Collected Essays

Home > Literature > Collected Essays > Page 4
Collected Essays Page 4

by Aldous Huxley


  The process of destruction is a familiar one. The trees were cut for firewood and shipbuilding. (The naval arsenal at Toulon devoured the forest for miles around.) The glass industry ate its way from the plain into the mountains, carrying with it irreparable destruction. Meanwhile, the farmers and the shepherds were busy, cutting into the woods in search of more land for the plough, burning them in order to have more pasture for their beasts. The young trees sprouted again—only to be eaten by the sheep and goats. In the end they gave up the struggle and what had been forest turned at last to a blasted heath. The long process of degradation ends in the garrigue. And even this blasted heath is not quite the end. Beyond the true garrigue, with its cistus, its broom, its prickly dwarf oak, there lie a series of false garrigues, vegetably speaking worse than the true. On purpose or by accident, somebody sets fire to the scrub. In the following spring the new shoots are eaten down to the ground. A coarse grass—baouco in Provencal—is all that manages to spring up. The shepherd is happy; his beasts can feed, as they could not do on the garrigue. But sheep and goats are ravenous. The new pasture is soon overgrazed. The baouco is torn up by the roots and disappears, giving place to ferocious blue thistles and the poisonous asphodel. With the asphodel the process is complete. Degradation can go no further. The asphodel is sheep-proof and even, thanks to its deeply planted tubers, fire-proof. And it allows very little else to grow in its neighborhood. If protected long enough from fire and animals, the garrigue will gradually build itself up again into a forest. But a desert of asphodels obstinately remains itself.

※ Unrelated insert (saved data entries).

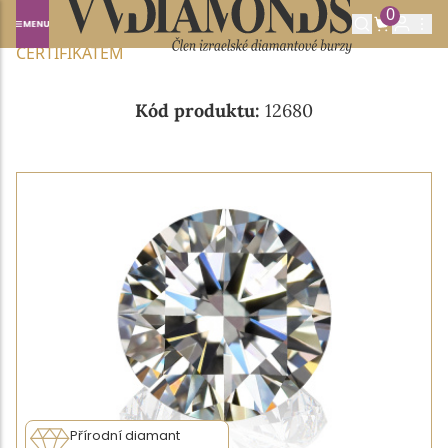
0
Domů
NABÍDKA DIAMANTŮ
0.80CT H/VS1 S GIA
CERTIFIKÁTEM
Kód produktu:
12680
Přírodní diamant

  Efforts are now being made to reafforest the blasted heaths of Provence. In an age of cigarette-smoking tourists the task is difficult and the interruptions by fire frequent and disheartening. One can hardly doubt, however, of the ultimate success of the undertaking. The chemists may spare the olive trees; and yet the face of Provence may still be changed. For the proper background to the olive trees is the thinly fledged limestone of the hills—pinkish and white and pale blue in the distance, like Cezanne’s Mont Sainte Victoire. Reforested, these hills will be almost black with ilex and pine. Half the painter’s paradise will have gone, if the desert is brought back to life. With the cutting of the olive trees the other half will follow.

  (From The Olive Tree)

  The Desert

  Boundlessness and emptiness—these are the two most expressive symbols of that attributeless Godhead, of whom all that can be said is St. Bernard’s Nescio nescio or the Vedantist’s “not this, not this.” The Godhead, says Meister Eckhart, must be loved “as not-God, not-Spirit, not-person, not-image, must be loved as He is, a sheer pure absolute One, sundered from all twoness, and in whom we must eternally sink from nothingness to nothingness.” In the scriptures of Northern and Far Eastern Buddhism the spatial metaphors recur again and again. At the moment of death, writes the author of Bardo Thodol, “all things are like the cloudless sky; and the naked immaculate Intellect is like unto a translucent void without circumference or center.” “The great Way,” in Sosan’s words, “is perfect, like unto vast space, with nothing wanting, nothing superfluous.” “Mind,” says Hui-neng (and he is speaking of that universal ground of consciousness, from which all beings, the unenlightened no less than the enlightened, take their source), “mind is like emptiness of space… Space contains sun, moon, stars, the great earth, with its mountains and rivers… Good men and bad men, good things and bad things, heaven and hell—they are all in empty space. The emptiness of Self-nature is in all people just like this.” The theologians argue, the dogmatists declaim their credos; but their propositions “stand in no intrinsic relation to my inner light. This Inner Light” (I quote from Yoka Dashi’s “Song of Enlightenment”) “can be likened to space; it knows no boundaries; yet it is always here, is always with us, always retains its serenity and fullness… You cannot take hold of it, and you cannot get rid of it; it goes on its own way. You speak and it is silent; you remain silent, and it speaks.”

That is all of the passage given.